A raft of downgrades pummeled the MDC Partners Inc (NASDAQ:MDCA) stock after the advertising holding company issued a worse-than-expected earnings report, lowered guidance and cut its dividend.
The stock dived off a cliff, so to speak, plunging nearly 60% to close the day at $3.40, with 25.28 million shares changing hands. That was 27 times its average volume of 0.92 million shares.
Technically, the stock gave an ominous warning in July when it broke the neckline at $15.50 of a head-and-shoulders topping pattern on the monthly chart. Investors should have been in sell mode once the stock broke the $15 level.
On current reckoning, the stock appears to be on course to test its 2009 low of $1.10.
MDC Partners Inc (NASDAQ:MDCA) had a tough third quarter
For the third quarter, MDC reported an adjusted per share loss of $0.16, while analysts were looking for earnings of $0.22 per share.
MDC clocked revenue of $349.25 million, which missed by $5.05 million but grew 6.3% year on year.

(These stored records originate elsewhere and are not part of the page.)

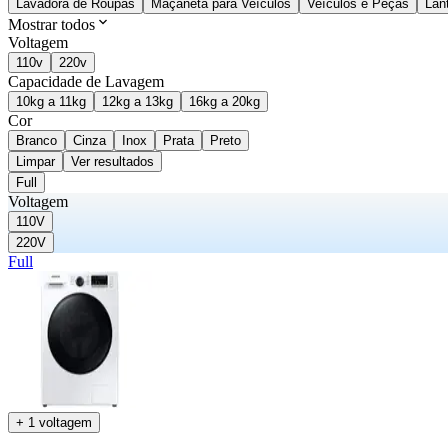
Lavadora de Roupas
Maçaneta para Veículos
Veículos e Peças
Lan
Mostrar todos
Voltagem
110v
220v
Capacidade de Lavagem
10kg a 11kg
12kg a 13kg
16kg a 20kg
Cor
Branco
Cinza
Inox
Prata
Preto
Limpar
Ver resultados
Full
Voltagem
110V
220V
Full
+ 1 voltagem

“The third quarter was impacted by the many actions we are taking to position our business for long-term profitable growth and balance sheet strength,” said Scott Kauffman, Chairman and Chief Executive Officer. “We are reducing expenses, optimizing our partner portfolio, and re-prioritizing how we allocate capital, all while investing in our partners to ensure that they have the right resources to continue to drive outstanding performance for our clients.”
To conserve cash resources, the company suspended its dividend, saving it $11 million in cash per quarter.
MDC Partners Inc (NASDAQ:MDCA) lowers guidance
MDC lowered revenue guidance for the full year to the range $1.365B to $1.375B from the previous $1.39B to $1.42B, and cut guidance for EBITDA to the range of $170M to $180M from the previous $205M to $215M.
“Our lowered 2016 outlook reflects a diminished revenue recovery in the second half of the year as well as the upfront costs associated with our expense containment and restructuring initiatives,” said David Doft, CFO. “While we won’t see the payback this year, these actions will enable us to permanently remove approximately $30 million of costs on a run-rate basis.”
MDC Partners Inc (NASDAQ:MDCA) downgraded
Analysts at Wells Fargo, Wedbush and BMO Capital all downgraded MDC from Outperform to Market Perform, Neutral and Market Perform respectively.